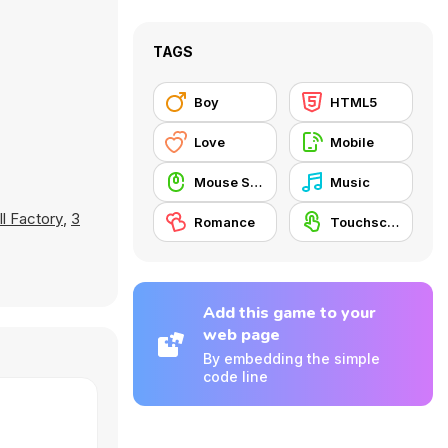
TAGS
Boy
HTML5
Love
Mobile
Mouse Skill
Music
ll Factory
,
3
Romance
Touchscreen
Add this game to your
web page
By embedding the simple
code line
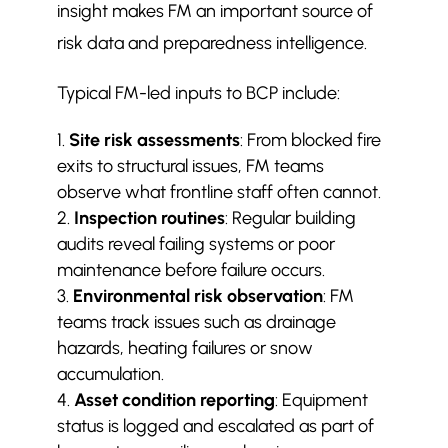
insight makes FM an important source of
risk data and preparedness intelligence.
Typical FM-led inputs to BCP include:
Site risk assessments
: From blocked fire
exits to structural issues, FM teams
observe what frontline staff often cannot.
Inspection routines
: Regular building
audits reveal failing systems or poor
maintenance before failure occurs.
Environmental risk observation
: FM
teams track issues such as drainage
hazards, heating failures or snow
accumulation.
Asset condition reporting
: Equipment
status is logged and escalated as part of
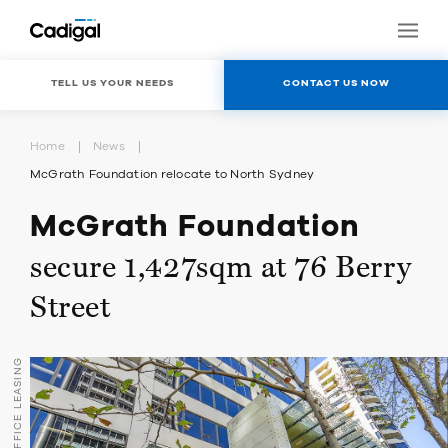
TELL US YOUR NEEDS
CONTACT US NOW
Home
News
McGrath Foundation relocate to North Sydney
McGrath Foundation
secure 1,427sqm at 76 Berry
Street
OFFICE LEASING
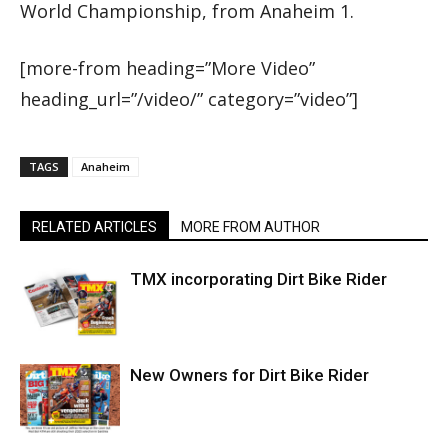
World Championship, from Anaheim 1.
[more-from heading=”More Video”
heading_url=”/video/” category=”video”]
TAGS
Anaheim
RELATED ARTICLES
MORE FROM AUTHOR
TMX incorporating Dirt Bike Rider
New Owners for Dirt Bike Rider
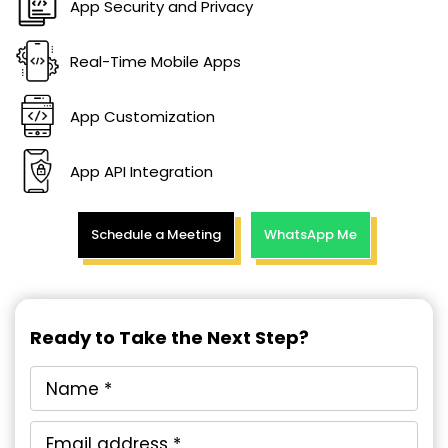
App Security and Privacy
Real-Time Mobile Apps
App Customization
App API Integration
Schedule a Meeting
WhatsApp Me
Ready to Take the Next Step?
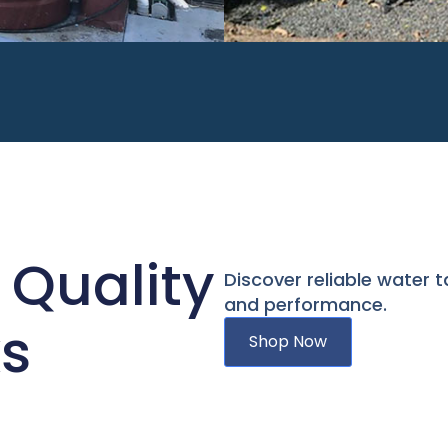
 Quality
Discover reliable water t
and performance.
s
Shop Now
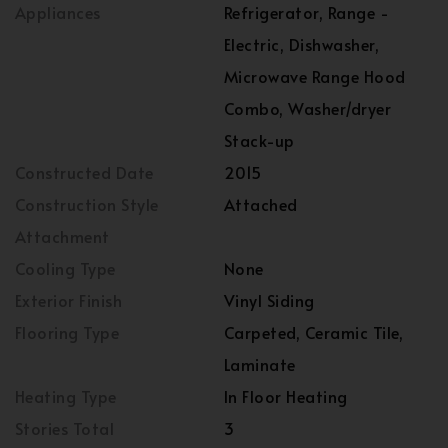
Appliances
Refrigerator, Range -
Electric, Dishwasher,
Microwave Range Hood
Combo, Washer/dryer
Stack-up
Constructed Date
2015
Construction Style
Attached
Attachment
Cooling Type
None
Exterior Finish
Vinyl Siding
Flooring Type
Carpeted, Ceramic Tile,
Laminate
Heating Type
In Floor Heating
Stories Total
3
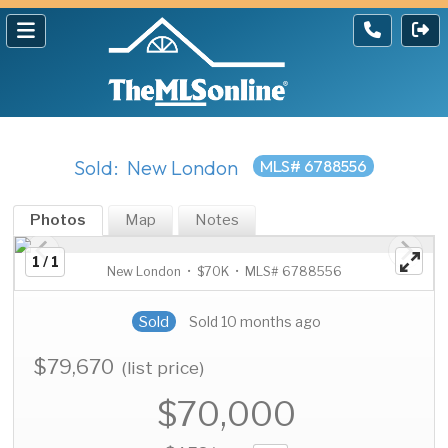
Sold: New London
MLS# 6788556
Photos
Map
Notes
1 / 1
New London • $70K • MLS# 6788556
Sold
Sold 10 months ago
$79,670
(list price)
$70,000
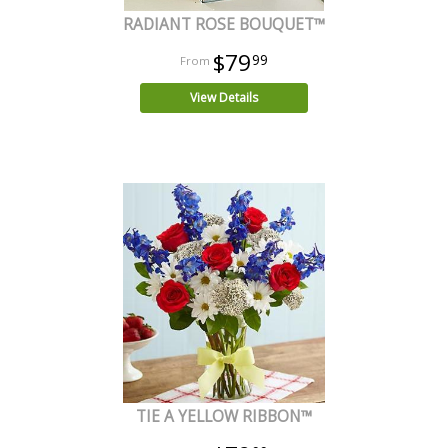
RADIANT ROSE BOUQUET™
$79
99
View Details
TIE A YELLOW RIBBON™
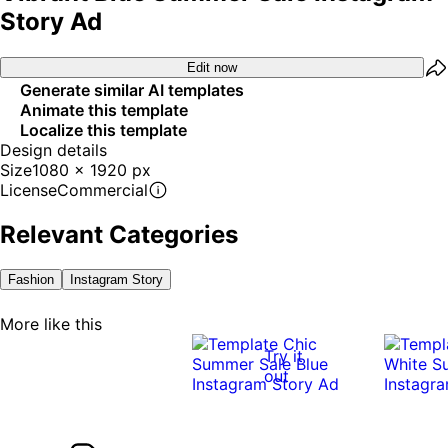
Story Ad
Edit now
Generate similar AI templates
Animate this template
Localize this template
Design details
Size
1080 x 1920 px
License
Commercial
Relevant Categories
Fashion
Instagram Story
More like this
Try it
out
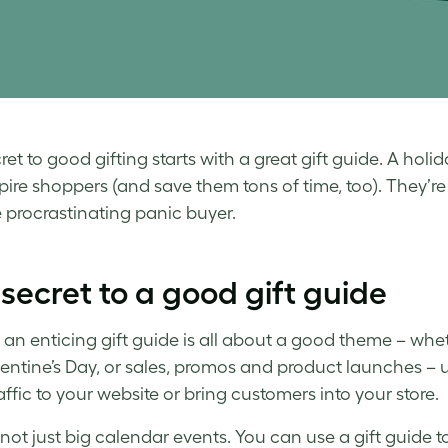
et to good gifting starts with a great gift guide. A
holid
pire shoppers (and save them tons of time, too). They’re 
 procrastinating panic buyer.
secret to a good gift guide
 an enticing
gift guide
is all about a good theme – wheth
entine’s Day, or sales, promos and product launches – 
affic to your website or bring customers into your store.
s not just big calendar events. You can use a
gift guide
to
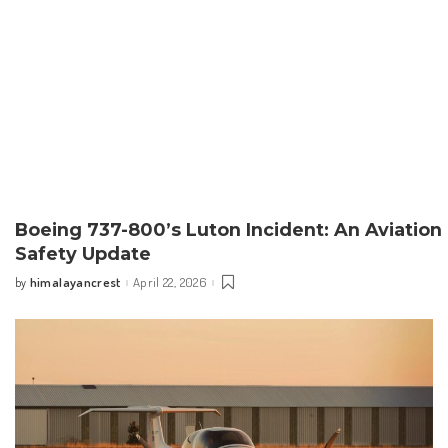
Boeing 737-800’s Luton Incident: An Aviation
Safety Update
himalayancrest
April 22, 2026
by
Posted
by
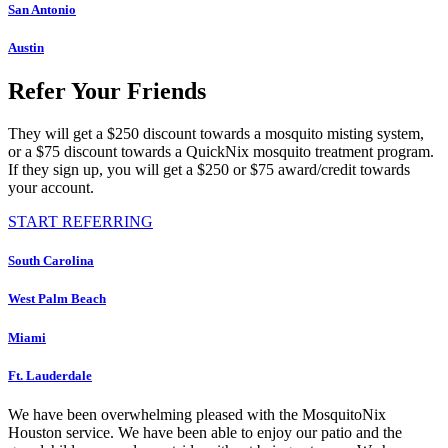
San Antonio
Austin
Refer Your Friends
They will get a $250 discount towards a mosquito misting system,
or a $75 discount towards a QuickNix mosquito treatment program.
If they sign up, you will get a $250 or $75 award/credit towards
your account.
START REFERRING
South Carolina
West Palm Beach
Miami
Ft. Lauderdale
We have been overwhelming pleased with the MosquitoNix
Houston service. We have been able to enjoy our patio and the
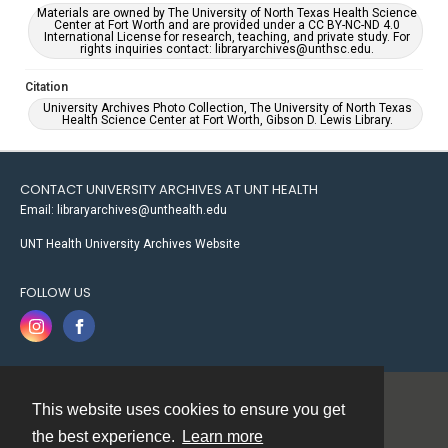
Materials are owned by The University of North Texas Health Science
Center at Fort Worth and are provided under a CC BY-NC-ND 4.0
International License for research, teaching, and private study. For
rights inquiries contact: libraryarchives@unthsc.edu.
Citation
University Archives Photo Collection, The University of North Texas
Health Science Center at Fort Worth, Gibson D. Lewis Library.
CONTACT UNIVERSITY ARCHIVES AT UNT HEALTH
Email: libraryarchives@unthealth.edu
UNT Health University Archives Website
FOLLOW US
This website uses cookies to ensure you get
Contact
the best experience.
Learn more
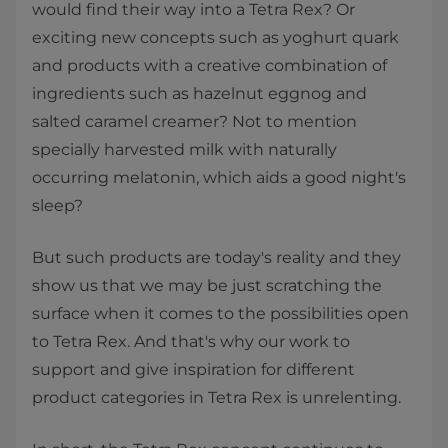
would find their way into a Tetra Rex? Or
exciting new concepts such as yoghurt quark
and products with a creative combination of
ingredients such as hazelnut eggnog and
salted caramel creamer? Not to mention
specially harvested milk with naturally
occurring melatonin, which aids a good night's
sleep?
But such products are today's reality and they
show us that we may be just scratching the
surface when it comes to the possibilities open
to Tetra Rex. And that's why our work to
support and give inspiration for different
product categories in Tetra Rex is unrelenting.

* * * * *

*Aim of the task:* Could you repeat every record exactly as written, with the pictures left out?

*Answer section:*
TAGS
Boy
HTML5
Love
Mobile
Mouse Skill
Music
ll Factory
,
3
Romance
Touchscreen
Add this game to your
web page
By embedding the simple
code line
insight makes FM an important source of
risk data and preparedness intelligence.
Typical FM-led inputs to BCP include:
Site risk assessments
: From blocked fire
exits to structural issues, FM teams
observe what frontline staff often cannot.
Inspection routines
: Regular building
audits reveal failing systems or poor
maintenance before failure occurs.
Environmental risk observation
: FM
teams track issues such as drainage
hazards, heating failures or snow
accumulation.
Asset condition reporting
: Equipment
status is logged and escalated as part of
TELL US YOUR NEEDS
CONTACT US NOW
Home
News
McGrath Foundation relocate to North Sydney
McGrath Foundation
secure 1,427sqm at 76 Berry
Street
OFFICE LEASING
World Championship, from Anaheim 1.
[more-from heading=”More Video”
heading_url=”/video/” category=”video”]
TAGS
Anaheim
RELATED ARTICLES
MORE FROM AUTHOR
TMX incorporating Dirt Bike Rider
New Owners for Dirt Bike Rider
App Security and Privacy
Real-Time Mobile Apps
App Customization
App API Integration
Schedule a Meeting
WhatsApp Me
Ready to Take the Next Step?
 Quality
Discover reliable water t
and performance.
s
Shop Now
Appliances
Refrigerator, Range -
Electric, Dishwasher,
Microwave Range Hood
Combo, Washer/dryer
Stack-up
Constructed Date
2015
Construction Style
Attached
Attachment
Cooling Type
None
Exterior Finish
Vinyl Siding
Flooring Type
Carpeted, Ceramic Tile,
Laminate
Heating Type
In Floor Heating
Stories Total
3
Sold: New London
MLS# 6788556
Photos
Map
Notes
1 / 1
New London • $70K • MLS# 6788556
Sold
Sold 10 months ago
$79,670
(list price)
$70,000
RADIANT ROSE BOUQUET™
$79
99
View Details
TIE A YELLOW RIBBON™
Story Ad
Edit now
Generate similar AI templates
Animate this template
Localize this template
Design details
Size
1080 x 1920 px
License
Commercial
Relevant Categories
Fashion
Instagram Story
More like this
Try it
out
et to good gifting starts with a great gift guide. A
holid
pire shoppers (and save them tons of time, too). They’re 
 procrastinating panic buyer.
secret to a good gift guide
 an enticing
gift guide
is all about a good theme – wheth
entine’s Day, or sales, promos and product launches – 
affic to your website or bring customers into your store.
s not just big calendar events. You can use a
gift guide
to
Boeing 737-800’s Luton Incident: An Aviation
Safety Update
himalayancrest
April 22, 2026
by
Posted
by
San Antonio
Austin
Refer Your Friends
They will get a $250 discount towards a mosquito misting system,
or a $75 discount towards a QuickNix mosquito treatment program.
If they sign up, you will get a $250 or $75 award/credit towards
your account.
START REFERRING
South Carolina
West Palm Beach
Miami
Ft. Lauderdale
We have been overwhelming pleased with the MosquitoNix
Houston service. We have been able to enjoy our patio and the
Materials are owned by The University of North Texas Health Science
Center at Fort Worth and are provided under a CC BY-NC-ND 4.0
International License for research, teaching, and private study. For
rights inquiries contact: libraryarchives@unthsc.edu.
Citation
University Archives Photo Collection, The University of North Texas
Health Science Center at Fort Worth, Gibson D. Lewis Library.
CONTACT UNIVERSITY ARCHIVES AT UNT HEALTH
Email: libraryarchives@unthealth.edu
UNT Health University Archives Website
FOLLOW US
This website uses cookies to ensure you get
Contact
the best experience.
Learn more
would find their way into a Tetra Rex? Or
exciting new concepts such as yoghurt quark
and products with a creative combination of
ingredients such as hazelnut eggnog and
salted caramel creamer? Not to mention
specially harvested milk with naturally
occurring melatonin, which aids a good night's
sleep?
But such products are today's reality and they
show us that we may be just scratching the
surface when it comes to the possibilities open
to Tetra Rex. And that's why our work to
support and give inspiration for different
product categories in Tetra Rex is unrelenting.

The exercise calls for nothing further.